By the mid-1980s, there were about four dozen gay bars in Detroit, compared to about a dozen 20 years earlier.

Retzloff said several factors played into the rapid growth of the gay bar scene in Detroit in the ’70s and ’80s, even as Detroit’s population declined. Though many gay people had moved to the suburbs, few gay bars existed outside Detroit until the mid-1990s, due to trenchant suburban anti-gay discrimination. The relatively new interstate highway system also made it easier to get around the metro area somewhat discreetly. And as factories closed throughout those decades — particularly Dodge Main in 1980 — bars that had previously served workers shifted to serving a gay clientele.

“The ugly part of that is that the owners preferred to have gay customers to having African American customers,” Retzloff said.

Systemic and economic racism also made it difficult for Black business owners to get a foothold in the scene.

“Because of the capital investment that it takes to run a bar and the cost of a liquor license, there were always far fewer Black (owned) gay bars,” Retzloff said.

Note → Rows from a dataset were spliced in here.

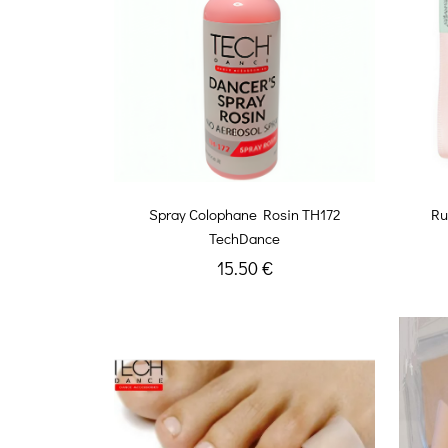
Spray Colophane Rosin TH172
Ru
TechDance
15.50 €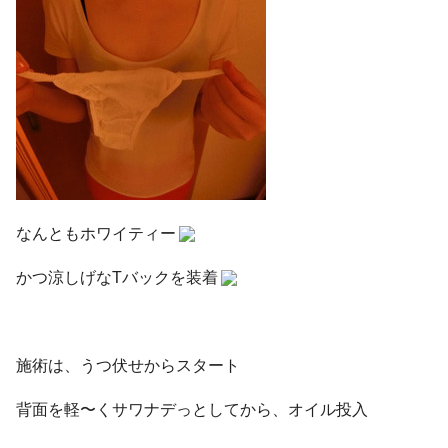
なんともホワイティー
かつ涼しげなTバックを装着
施術は、うつ伏せからスタート
背面を軽〜くサワナデっとしてから、オイル投入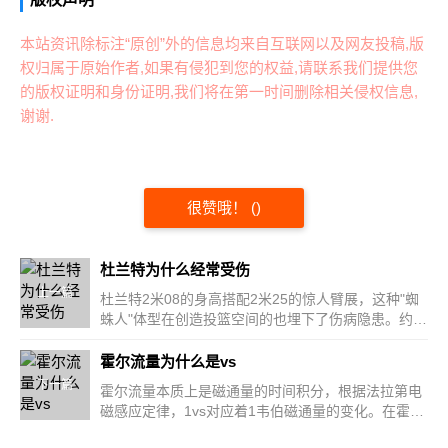
本站资讯除标注“原创”外的信息均来自互联网以及网友投稿,版
权归属于原始作者,如果有侵犯到您的权益,请联系我们提供您
的版权证明和身份证明,我们将在第一时间删除相关侵权信息,
谢谢.
很赞哦！
(
)
杜兰特为什么经常受伤
上一篇
杜兰特2米08的身高搭配2米25的惊人臂展，这种"蜘
蛛人"体型在创造投篮空间的也埋下了伤病隐患。约翰
·霍普金...
霍尔流量为什么是vs
下一篇
霍尔流量本质上是磁通量的时间积分，根据法拉第电
磁感应定律，1vs对应着1韦伯磁通量的变化。在霍尔
传感器中，当载...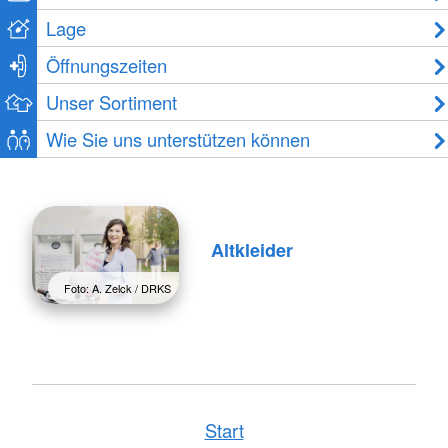
Lage
Öffnungszeiten
Unser Sortiment
Wie Sie uns unterstützen können
Altkleider
Foto: A. Zelck / DRKS
Start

Detroit’s gay bar scene declined in the ’80s and ’90s as Baby Boomers aged out of their bar-going years and the HIV/AIDS epidemic renewed discrimination against gay people and decimated the community.

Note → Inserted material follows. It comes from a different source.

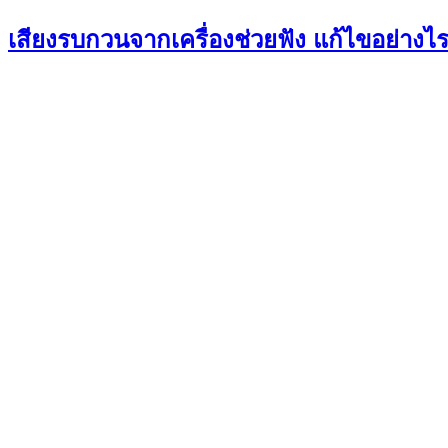
เสียงรบกวนจากเครื่องช่วยฟัง แก้ไขอย่างไร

Today, there are about 10 gay bars in the metro Detroit area, according to a listing in OutPost magazine — not including the Woodward.

Few of its landmarks remain. The site of The Famous Door is a parking lot now. The Bookie’s Club 870 building burned down in 1988. The Gold Dollar, perhaps better known as a hotspot of Detroit’s garage rock revival in the 1990s, was a drag bar in the 1950s; it was demolished after a fire in 2019. Even the home of Ruth Ellis, one of Michigan’s most widely known gay activists, is a vacant lot today.

These are just a handful of examples of gay bars, clubs and gathering spaces that have been razed over the years. But historians and activists have tried to save what they can — and keep the stories alive.


LGBT Detroit has a collection of archives and artifacts from Detroit’s notable LGBTQ sites, including The Famous Door, to which it paid homage at a fundraiser in 2018. It is also home to the sound system of Club Heaven, a gay dance club that opened at Seven Mile and Woodward in 1985. Preservation of the Club Heaven sound system is a partnership project with the Detroit Sound Conservancy, which will host a celebration of Club Heaven on July 7.

Now, LGBT Detroit has begun to grapple with how to help the community process and move forward from the loss of The Woodward. Despite its early history as a white bar, changes in management and in the community over the years had made The Woodward one of the most prominent Black LGBTQ spaces in town.

“Yes, it’s a nightclub, yes, it’s for social convening, but it is the longest-running Black (LGBTQ) bar in the city of Detroit,” said Tieanna Burton, project manager and designer at LGBT Detroit. “And while it was not owned by Black people, Black people were predominantly the patrons of that business, who came in for fellowship there, who performed there, who were the DJs there, who were security there. It employed Black people, and it also provided Black folks a space to be authentically themselves.”

Last week, the nonprofit organized a community conversation about The Woodward to give people a chance to share their memories and talk about what the future of Black LGBTQ spaces in Detroit might look like.

“It is extremely important to recognize and to celebrate these spaces that queer people have built over the decades,” Lipscomb said. “They have invested their time, their savings and their sweat for people like us to be free. We honor that. As The Woodward is remembered and people talk about their memories with The Woodward, it is important to look forward. What does the movement look like as they seek new nightlife experiences?”